Su gusto por la cultura norteamericana, y la música popular, lo llevaron también a realizar memorables películas de pandillas juveniles, poco tiempo después del estreno de Rebelde sin causa (1955) de Nicholas Ray. La edad desnuda (1959) enfrenta a un grupo de delincuentes adolescentes con una temible banda de gángsters. Fue el primer paso en la conquista de un subgénero que perfeccionaría con Todo sale mal (1960), melodrama familiar sazonado con rock and roll, free jazz, psicodelia y furia adolescente. El realizador ofrece la edípica crónica de un joven que le tiende una trampa a su padrastro para separarlo de su madre. Será una escalada de desencuentros que terminará en tragedia, conectando cíclicamente la sangre de la venganza con la de la desventura histórica. Porque Todo sale mal comienza en la Segunda Guerra Mundial con la muerte de un soldado que resulta ser el padre del personaje central. En ese horror inicial parece radicar el origen del desamparo de una juventud atormentada y perdida, la herida de una generación de huérfanos y malditos.

Caligrafía propia

Pero si Suzuki merece reconocimientos mayores es principalmente por la inquietud estilística que ha demostrado a lo largo de su carrera. En sus primeras películas para los estudios Nikkatsu –y también en El canal sangriento (1961), su largometraje más caro, y probablemente, el más "mainstream"- probó ser un realizador funcional y correcto, virtudes que fue progresivamente reemplazando por una inquietud poco común dentro de la industria. En busca de un realismo crudo, Todo sale mal fue filmada en un estilo semi-documental, como si fuese un noticiero sobre una juventud salvaje. La juventud de la bestia (1963), por su parte, explota las posibilidades de la violencia (hay un asesinato con una lata de spray y encendedor) en un contexto oscuro, nocturno. Parece un film de Jean-Pierre Melville con sus hombres de traje y sombrero, sus autos americanos y un auterismo que se refleja en los escenarios surreales que Suzuki depara para sus llamativos enfrentamientos. "Es el triunfo de la abstracción en un contexto hiper comercial", apuntó el crítico Howard Hampton.
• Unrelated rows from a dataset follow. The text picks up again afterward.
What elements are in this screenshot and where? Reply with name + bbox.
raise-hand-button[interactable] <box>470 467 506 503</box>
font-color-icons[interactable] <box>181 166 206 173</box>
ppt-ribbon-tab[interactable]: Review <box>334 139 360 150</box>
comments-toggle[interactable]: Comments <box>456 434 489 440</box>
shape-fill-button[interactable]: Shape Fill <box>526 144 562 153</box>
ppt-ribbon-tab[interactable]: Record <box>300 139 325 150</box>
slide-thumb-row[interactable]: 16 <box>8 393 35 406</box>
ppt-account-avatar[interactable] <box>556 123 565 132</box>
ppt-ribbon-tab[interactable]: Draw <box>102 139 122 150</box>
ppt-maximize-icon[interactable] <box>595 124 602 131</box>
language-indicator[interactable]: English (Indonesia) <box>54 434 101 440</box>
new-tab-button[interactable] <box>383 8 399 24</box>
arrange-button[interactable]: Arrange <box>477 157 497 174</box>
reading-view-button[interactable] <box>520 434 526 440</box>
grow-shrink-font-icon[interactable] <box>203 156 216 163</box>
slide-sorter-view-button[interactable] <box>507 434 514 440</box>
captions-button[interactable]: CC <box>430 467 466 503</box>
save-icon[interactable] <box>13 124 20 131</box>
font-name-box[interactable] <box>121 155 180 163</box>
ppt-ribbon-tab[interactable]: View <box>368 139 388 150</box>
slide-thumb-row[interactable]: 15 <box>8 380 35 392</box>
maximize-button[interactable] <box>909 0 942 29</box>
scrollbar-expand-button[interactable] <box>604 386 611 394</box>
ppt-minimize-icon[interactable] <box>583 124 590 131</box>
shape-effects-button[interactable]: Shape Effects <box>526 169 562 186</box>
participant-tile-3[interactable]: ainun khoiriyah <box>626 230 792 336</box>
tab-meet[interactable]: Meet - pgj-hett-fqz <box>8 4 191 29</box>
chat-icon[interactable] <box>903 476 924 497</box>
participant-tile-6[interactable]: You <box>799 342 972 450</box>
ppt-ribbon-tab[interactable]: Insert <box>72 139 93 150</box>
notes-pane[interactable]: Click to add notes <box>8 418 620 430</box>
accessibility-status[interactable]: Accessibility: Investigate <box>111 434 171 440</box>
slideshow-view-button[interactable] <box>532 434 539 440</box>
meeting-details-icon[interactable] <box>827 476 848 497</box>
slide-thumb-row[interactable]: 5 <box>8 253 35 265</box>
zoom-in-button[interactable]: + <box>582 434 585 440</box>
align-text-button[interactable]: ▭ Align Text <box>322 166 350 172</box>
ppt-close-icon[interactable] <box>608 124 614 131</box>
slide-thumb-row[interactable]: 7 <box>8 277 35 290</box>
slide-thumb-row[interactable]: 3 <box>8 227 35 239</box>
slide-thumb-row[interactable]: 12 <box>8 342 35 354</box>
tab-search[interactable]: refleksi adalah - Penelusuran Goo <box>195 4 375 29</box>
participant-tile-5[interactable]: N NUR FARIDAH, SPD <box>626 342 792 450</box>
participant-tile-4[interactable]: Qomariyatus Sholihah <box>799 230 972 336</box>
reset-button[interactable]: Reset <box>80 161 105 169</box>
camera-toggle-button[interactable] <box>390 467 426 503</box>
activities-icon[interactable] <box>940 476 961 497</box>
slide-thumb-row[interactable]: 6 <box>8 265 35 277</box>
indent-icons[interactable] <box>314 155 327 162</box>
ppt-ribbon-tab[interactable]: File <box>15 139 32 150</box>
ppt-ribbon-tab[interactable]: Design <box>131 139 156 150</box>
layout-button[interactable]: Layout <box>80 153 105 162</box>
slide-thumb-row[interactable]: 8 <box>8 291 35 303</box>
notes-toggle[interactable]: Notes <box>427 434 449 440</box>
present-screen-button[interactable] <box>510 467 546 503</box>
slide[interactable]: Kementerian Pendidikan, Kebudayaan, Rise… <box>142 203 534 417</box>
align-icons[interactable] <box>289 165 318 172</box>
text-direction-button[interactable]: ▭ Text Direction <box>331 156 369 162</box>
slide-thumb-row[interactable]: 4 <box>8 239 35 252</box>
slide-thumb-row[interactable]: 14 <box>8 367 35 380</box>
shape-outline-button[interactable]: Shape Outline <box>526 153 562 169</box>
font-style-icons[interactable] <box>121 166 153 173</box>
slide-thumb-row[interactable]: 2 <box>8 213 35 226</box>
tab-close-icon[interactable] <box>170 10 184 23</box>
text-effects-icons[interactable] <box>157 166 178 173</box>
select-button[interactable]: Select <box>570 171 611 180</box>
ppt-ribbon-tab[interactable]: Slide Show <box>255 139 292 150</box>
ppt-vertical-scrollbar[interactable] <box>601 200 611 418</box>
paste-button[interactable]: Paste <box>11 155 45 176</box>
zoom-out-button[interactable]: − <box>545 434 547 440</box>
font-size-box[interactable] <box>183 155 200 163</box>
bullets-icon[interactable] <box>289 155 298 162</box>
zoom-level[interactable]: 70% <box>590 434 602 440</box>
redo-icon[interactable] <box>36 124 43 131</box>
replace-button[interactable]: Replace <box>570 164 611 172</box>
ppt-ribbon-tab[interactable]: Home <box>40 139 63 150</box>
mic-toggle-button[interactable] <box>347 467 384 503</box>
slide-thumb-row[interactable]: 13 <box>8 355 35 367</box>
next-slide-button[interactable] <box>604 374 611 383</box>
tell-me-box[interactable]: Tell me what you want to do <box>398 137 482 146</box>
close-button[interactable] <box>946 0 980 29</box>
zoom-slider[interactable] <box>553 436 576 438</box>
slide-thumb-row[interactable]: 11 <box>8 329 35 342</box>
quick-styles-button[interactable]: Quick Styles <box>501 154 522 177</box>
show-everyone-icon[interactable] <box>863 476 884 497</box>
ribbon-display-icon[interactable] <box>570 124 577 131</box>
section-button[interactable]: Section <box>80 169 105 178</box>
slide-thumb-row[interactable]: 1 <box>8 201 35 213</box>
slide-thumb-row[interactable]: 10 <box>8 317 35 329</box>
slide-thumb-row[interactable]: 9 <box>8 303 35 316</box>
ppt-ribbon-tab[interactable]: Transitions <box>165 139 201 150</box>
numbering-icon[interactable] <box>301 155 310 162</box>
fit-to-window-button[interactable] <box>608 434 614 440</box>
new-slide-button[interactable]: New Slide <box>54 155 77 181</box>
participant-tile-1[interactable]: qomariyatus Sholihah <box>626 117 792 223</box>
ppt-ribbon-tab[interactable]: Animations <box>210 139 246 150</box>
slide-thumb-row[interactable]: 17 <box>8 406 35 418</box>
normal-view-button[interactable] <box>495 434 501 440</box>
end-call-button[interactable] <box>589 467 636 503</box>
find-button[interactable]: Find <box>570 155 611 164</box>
El vagabundo de Kanto –diseñada para ser proyectada luego de La mujer insecto, de Imamura- parece teatro kabuki. Está marcada por una estética artificial y expresionista, decorados multicolor, juegos de geometría visual y escenas alucinadas, como una pelea en la que la escenografía cae para envolver a los personajes en el rojo profundo de un fondo revelado.

El tatuaje de dragón blanco lleva aún más lejos el esteticismo. Quentin Tarantino homenajeó su secuencia final en Kill Bill. En ella el protagonista se enfrenta a un ejército de hombres con espadas en medio de un clásico domo japonés, y las cámaras registran la masacre desde distintos ángulos. La batalla continuará de a dos, bajo una melancólica e icónica lluvia oriental.

El vagabundo de Tokio

A esta altura, Suzuki ya había sido amenazado por los estudios debido a sus licencias, pero tomó el camino de la desobediencia. En El vagabundo de Tokio radicaliza aún más sus juegos estéticos. La película comienza en blanco y negro pero a cambia sorpresivamente a color para resaltar la sangre derramada sobre la nieve o lucir unos escenarios que, según el director, fueron construidos con los musicales clásicos de Hollywood como inspiración.
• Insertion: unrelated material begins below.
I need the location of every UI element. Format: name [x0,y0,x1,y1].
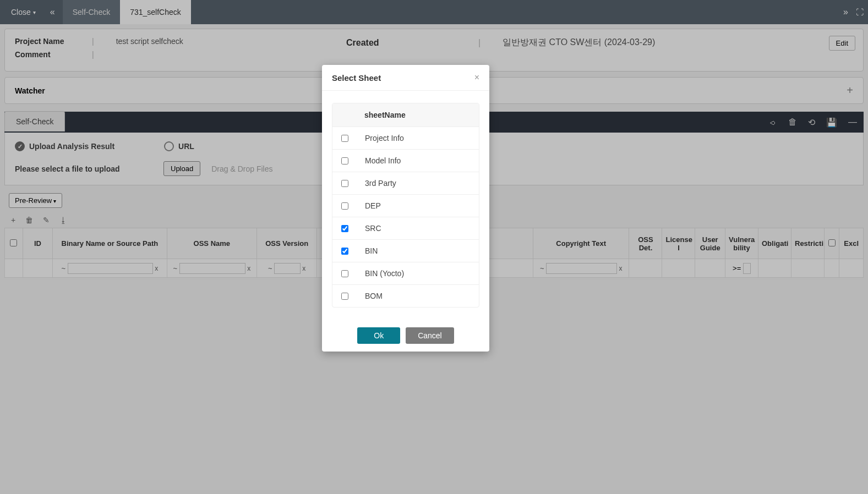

No es raro que a la hora de filmar Marcado para matar, Suzuki actuara libremente como si fuese un músico de jazz, improvisando, confiando en las epifanías que surgían en su cabeza a último momento, desentendiéndose de las leyes del mundo. En esta última etapa su cine adquiere una caligrafía personal, se acerca al concepto de "cinematógrafo" que acuñaba Robert Bresson: el de un arte que rehúye a la representación de la realidad para fundar una verdad propia, nueva, única.
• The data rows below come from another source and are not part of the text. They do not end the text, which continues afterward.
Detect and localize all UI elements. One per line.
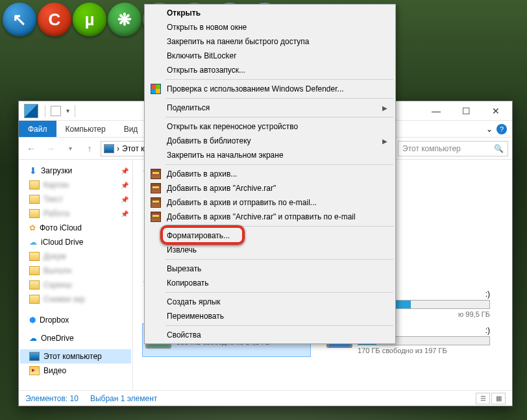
minimize-button[interactable]: —	[421, 102, 451, 120]
nav-recent[interactable]: ▾	[62, 140, 79, 157]
ctx-shortcut[interactable]: Создать ярлык	[146, 295, 394, 309]
nav-label: Загрузки	[41, 166, 72, 175]
breadcrumb-sep: ›	[117, 144, 119, 153]
ribbon-expand[interactable]: ⌄	[486, 125, 493, 134]
view-icons-button[interactable]: ▦	[491, 393, 506, 404]
nav-onedrive[interactable]: ☁OneDrive	[20, 331, 131, 345]
ctx-eject[interactable]: Извлечь	[146, 243, 394, 257]
nav-folder[interactable]: Снимки экр	[20, 292, 131, 306]
ctx-separator	[165, 259, 393, 260]
nav-dropbox[interactable]: ⬢Dropbox	[20, 313, 131, 327]
ctx-rename[interactable]: Переименовать	[146, 309, 394, 323]
folder-icon	[29, 195, 40, 204]
nav-folder[interactable]: Текст📌	[20, 192, 131, 206]
ctx-cut[interactable]: Вырезать	[146, 262, 394, 276]
view-details-button[interactable]: ☰	[476, 393, 490, 404]
status-bar: Элементов: 10 Выбран 1 элемент ☰ ▦	[19, 390, 512, 406]
help-icon[interactable]: ?	[496, 124, 507, 134]
ctx-rar-email[interactable]: Добавить в архив и отправить по e-mail..…	[146, 195, 394, 210]
tab-computer[interactable]: Компьютер	[56, 121, 115, 137]
nav-label: Докум	[43, 252, 66, 261]
ctx-defender[interactable]: Проверка с использованием Windows Defend…	[146, 82, 394, 96]
defender-icon	[150, 83, 162, 95]
folder-icon	[29, 295, 40, 304]
nav-downloads[interactable]: ⬇Загрузки📌	[20, 164, 131, 178]
nav-folder[interactable]: Картин📌	[20, 178, 131, 192]
ctx-add-library[interactable]: Добавить в библиотеку▶	[146, 134, 394, 148]
taskbar-cursor-icon[interactable]: ↖	[3, 3, 36, 36]
ctx-bitlocker[interactable]: Включить BitLocker	[146, 49, 394, 63]
ctx-share[interactable]: Поделиться▶	[146, 101, 394, 115]
ctx-label: Добавить в архив "Archive.rar"	[167, 184, 276, 193]
search-input[interactable]: Этот компьютер 🔍	[398, 141, 508, 156]
maximize-button[interactable]: ☐	[451, 102, 481, 120]
qat-checkbox-icon[interactable]	[51, 106, 61, 116]
nav-icloud-drive[interactable]: ☁iCloud Drive	[20, 235, 131, 249]
separator	[45, 105, 45, 117]
nav-folder[interactable]: Докум	[20, 249, 131, 264]
onedrive-icon: ☁	[29, 334, 37, 343]
ctx-label: Форматировать...	[167, 231, 230, 240]
context-menu: Открыть Открыть в новом окне Закрепить н…	[144, 4, 396, 344]
nav-label: Работа	[43, 209, 69, 218]
ctx-portable-device[interactable]: Открыть как переносное устройство	[146, 119, 394, 134]
ctx-autorun[interactable]: Открыть автозапуск...	[146, 63, 394, 77]
drive-free-text: 170 ГБ свободно из 197 ГБ	[358, 347, 490, 354]
icloud-icon: ☁	[29, 238, 37, 247]
nav-video[interactable]: Видео	[20, 364, 131, 378]
ctx-label: Добавить в архив и отправить по e-mail..…	[167, 198, 317, 207]
ctx-format[interactable]: Форматировать...	[146, 229, 394, 243]
nav-label: OneDrive	[41, 334, 74, 343]
ctx-label: Добавить в библиотеку	[167, 136, 251, 145]
nav-folder[interactable]: Скринш	[20, 278, 131, 292]
nav-folder[interactable]: Работа📌	[20, 206, 131, 221]
ctx-separator	[165, 325, 393, 326]
nav-back[interactable]: ←	[23, 140, 40, 157]
ctx-label: Извлечь	[167, 245, 197, 254]
folder-icon	[29, 180, 40, 190]
close-button[interactable]: ✕	[481, 102, 511, 120]
pin-icon: 📌	[121, 167, 129, 175]
ctx-label: Поделиться	[167, 103, 210, 112]
tab-file[interactable]: Файл	[19, 121, 56, 137]
folder-icon	[29, 280, 40, 290]
ctx-label: Добавить в архив...	[167, 169, 237, 179]
folder-icon	[29, 266, 40, 275]
ctx-open[interactable]: Открыть	[146, 6, 394, 20]
ctx-rar-archive-email[interactable]: Добавить в архив "Archive.rar" и отправи…	[146, 210, 394, 224]
icloud-photo-icon: ✿	[29, 223, 36, 232]
nav-label: Скринш	[43, 280, 72, 290]
nav-photo-icloud[interactable]: ✿Фото iCloud	[20, 221, 131, 235]
taskbar-app-icon[interactable]: ❋	[108, 3, 141, 36]
downloads-icon: ⬇	[29, 166, 37, 176]
nav-up[interactable]: ↑	[81, 140, 98, 157]
tab-view[interactable]: Вид	[115, 121, 147, 137]
ctx-copy[interactable]: Копировать	[146, 276, 394, 290]
ctx-properties[interactable]: Свойства	[146, 328, 394, 342]
search-placeholder: Этот компьютер	[402, 144, 461, 153]
nav-label: Фото iCloud	[40, 223, 82, 232]
ctx-open-new-window[interactable]: Открыть в новом окне	[146, 20, 394, 34]
ctx-label: Закрепить на панели быстрого доступа	[167, 37, 310, 46]
ctx-rar-archive[interactable]: Добавить в архив "Archive.rar"	[146, 181, 394, 195]
folder-icon	[29, 252, 40, 261]
dropbox-icon: ⬢	[29, 315, 36, 325]
ctx-pin-quick-access[interactable]: Закрепить на панели быстрого доступа	[146, 34, 394, 49]
qat-dropdown[interactable]: ▾	[66, 107, 69, 114]
ctx-label: Открыть автозапуск...	[167, 66, 245, 75]
taskbar-ccleaner-icon[interactable]: C	[38, 3, 71, 36]
nav-label: Текст	[43, 195, 63, 204]
ctx-pin-start[interactable]: Закрепить на начальном экране	[146, 148, 394, 162]
pin-icon: 📌	[121, 210, 129, 217]
ctx-label: Добавить в архив "Archive.rar" и отправи…	[167, 212, 356, 221]
folder-icon	[29, 209, 40, 218]
nav-forward[interactable]: →	[42, 140, 59, 157]
ctx-rar-add[interactable]: Добавить в архив...	[146, 167, 394, 181]
taskbar-utorrent-icon[interactable]: µ	[73, 3, 106, 36]
ctx-label: Открыть	[167, 8, 201, 18]
navigation-pane: ⬇Загрузки📌 Картин📌 Текст📌 Работа📌 ✿Фото …	[19, 160, 133, 390]
winrar-icon	[150, 168, 162, 180]
nav-this-pc[interactable]: Этот компьютер	[20, 349, 131, 364]
nav-folder[interactable]: Выполн	[20, 264, 131, 278]
ctx-label: Включить BitLocker	[167, 51, 236, 60]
Marcado para matar marcó el fin de un ciclo. El director no volvería a responder a las imposiciones de estudio ni tendría que desafiar las convenciones. Para Rayns "el quiebre con Nikkatsu fue inevitable. Cuesta imaginar cómo hubiese llegado más lejos dentro de un género limitado". Fue, de alguna manera, la liberación de un revolucionario, un rupturista atrapado en la tradición, un autor trascendental restringido por la gran maquinaria de éxitos desechables.